[[ Material for the task open ]]
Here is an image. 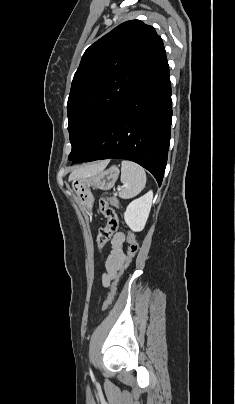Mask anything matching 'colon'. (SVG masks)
I'll list each match as a JSON object with an SVG mask.
<instances>
[{
  "label": "colon",
  "instance_id": "obj_1",
  "mask_svg": "<svg viewBox=\"0 0 235 404\" xmlns=\"http://www.w3.org/2000/svg\"><path fill=\"white\" fill-rule=\"evenodd\" d=\"M118 205V201L115 197H102L99 200V208L102 213V215L106 218V225L102 228H100L98 236H97V248L98 251L101 252L105 244L111 239L113 234L117 231L119 227V220L118 216L114 210V206ZM127 242H128V252L127 256L125 259V262L123 263L121 270L119 273L116 275L111 289L104 300L102 304V310L107 309L112 302L114 301L115 295H116V290H117V284L119 281V277L123 273V271L127 268V266L130 264L132 259L135 257L136 253L138 252L139 245L136 240V237L134 233L131 231H128L127 233Z\"/></svg>",
  "mask_w": 235,
  "mask_h": 404
}]
</instances>
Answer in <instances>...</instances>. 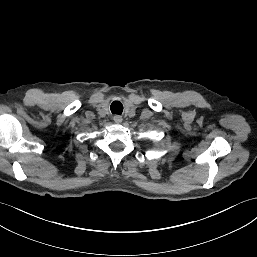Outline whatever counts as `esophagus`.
I'll return each instance as SVG.
<instances>
[{
	"mask_svg": "<svg viewBox=\"0 0 257 257\" xmlns=\"http://www.w3.org/2000/svg\"><path fill=\"white\" fill-rule=\"evenodd\" d=\"M113 120L115 123L119 124L122 122L123 119H122V116L120 115H114Z\"/></svg>",
	"mask_w": 257,
	"mask_h": 257,
	"instance_id": "34e87169",
	"label": "esophagus"
}]
</instances>
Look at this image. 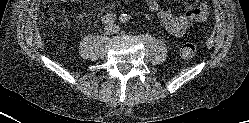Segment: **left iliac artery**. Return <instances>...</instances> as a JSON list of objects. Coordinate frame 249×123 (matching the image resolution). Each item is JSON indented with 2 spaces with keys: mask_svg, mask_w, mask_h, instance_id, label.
<instances>
[{
  "mask_svg": "<svg viewBox=\"0 0 249 123\" xmlns=\"http://www.w3.org/2000/svg\"><path fill=\"white\" fill-rule=\"evenodd\" d=\"M119 21L123 24L128 23L130 21V16L128 14H122L119 17Z\"/></svg>",
  "mask_w": 249,
  "mask_h": 123,
  "instance_id": "left-iliac-artery-1",
  "label": "left iliac artery"
}]
</instances>
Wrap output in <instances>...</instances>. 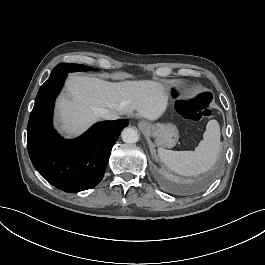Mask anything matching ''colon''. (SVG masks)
I'll list each match as a JSON object with an SVG mask.
<instances>
[{"instance_id":"obj_1","label":"colon","mask_w":265,"mask_h":265,"mask_svg":"<svg viewBox=\"0 0 265 265\" xmlns=\"http://www.w3.org/2000/svg\"><path fill=\"white\" fill-rule=\"evenodd\" d=\"M172 101L176 110L191 120L211 116L209 108L211 94L203 85H178L172 91Z\"/></svg>"}]
</instances>
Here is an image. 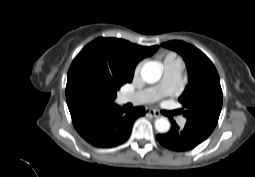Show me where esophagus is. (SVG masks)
<instances>
[{
	"mask_svg": "<svg viewBox=\"0 0 255 177\" xmlns=\"http://www.w3.org/2000/svg\"><path fill=\"white\" fill-rule=\"evenodd\" d=\"M146 115H150L154 118L161 117V114L159 112H157L156 110H154V109H146Z\"/></svg>",
	"mask_w": 255,
	"mask_h": 177,
	"instance_id": "1",
	"label": "esophagus"
}]
</instances>
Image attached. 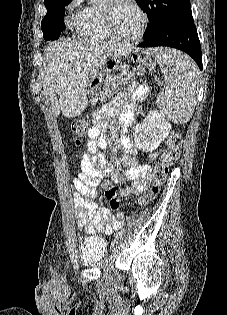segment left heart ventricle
I'll return each instance as SVG.
<instances>
[{"instance_id": "b2bd125f", "label": "left heart ventricle", "mask_w": 227, "mask_h": 315, "mask_svg": "<svg viewBox=\"0 0 227 315\" xmlns=\"http://www.w3.org/2000/svg\"><path fill=\"white\" fill-rule=\"evenodd\" d=\"M112 24L119 37L130 40L140 30L141 17L131 5L119 3L113 8Z\"/></svg>"}]
</instances>
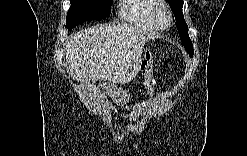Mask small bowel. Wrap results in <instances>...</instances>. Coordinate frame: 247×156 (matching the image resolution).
Returning a JSON list of instances; mask_svg holds the SVG:
<instances>
[{
    "label": "small bowel",
    "instance_id": "c3829d8e",
    "mask_svg": "<svg viewBox=\"0 0 247 156\" xmlns=\"http://www.w3.org/2000/svg\"><path fill=\"white\" fill-rule=\"evenodd\" d=\"M143 75H144L146 87L148 88L149 92L152 93L155 85V79H154V65L151 61H147L143 66Z\"/></svg>",
    "mask_w": 247,
    "mask_h": 156
}]
</instances>
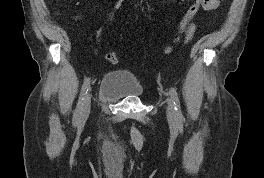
[[ Material for the task closed ]]
Work instructions:
Exactly restate the lines from the one holding "Mask small bowel." to the final line of the records above, including both and excluding pictures.

Written answer:
Mask small bowel. Wrap results in <instances>...</instances>. Coordinate frame: 247×156 (matching the image resolution).
Returning a JSON list of instances; mask_svg holds the SVG:
<instances>
[{
    "label": "small bowel",
    "instance_id": "c3829d8e",
    "mask_svg": "<svg viewBox=\"0 0 247 156\" xmlns=\"http://www.w3.org/2000/svg\"><path fill=\"white\" fill-rule=\"evenodd\" d=\"M143 75H144L146 87L148 88L149 92L152 93L155 85V79H154V65L151 61H147L143 66Z\"/></svg>",
    "mask_w": 247,
    "mask_h": 156
}]
</instances>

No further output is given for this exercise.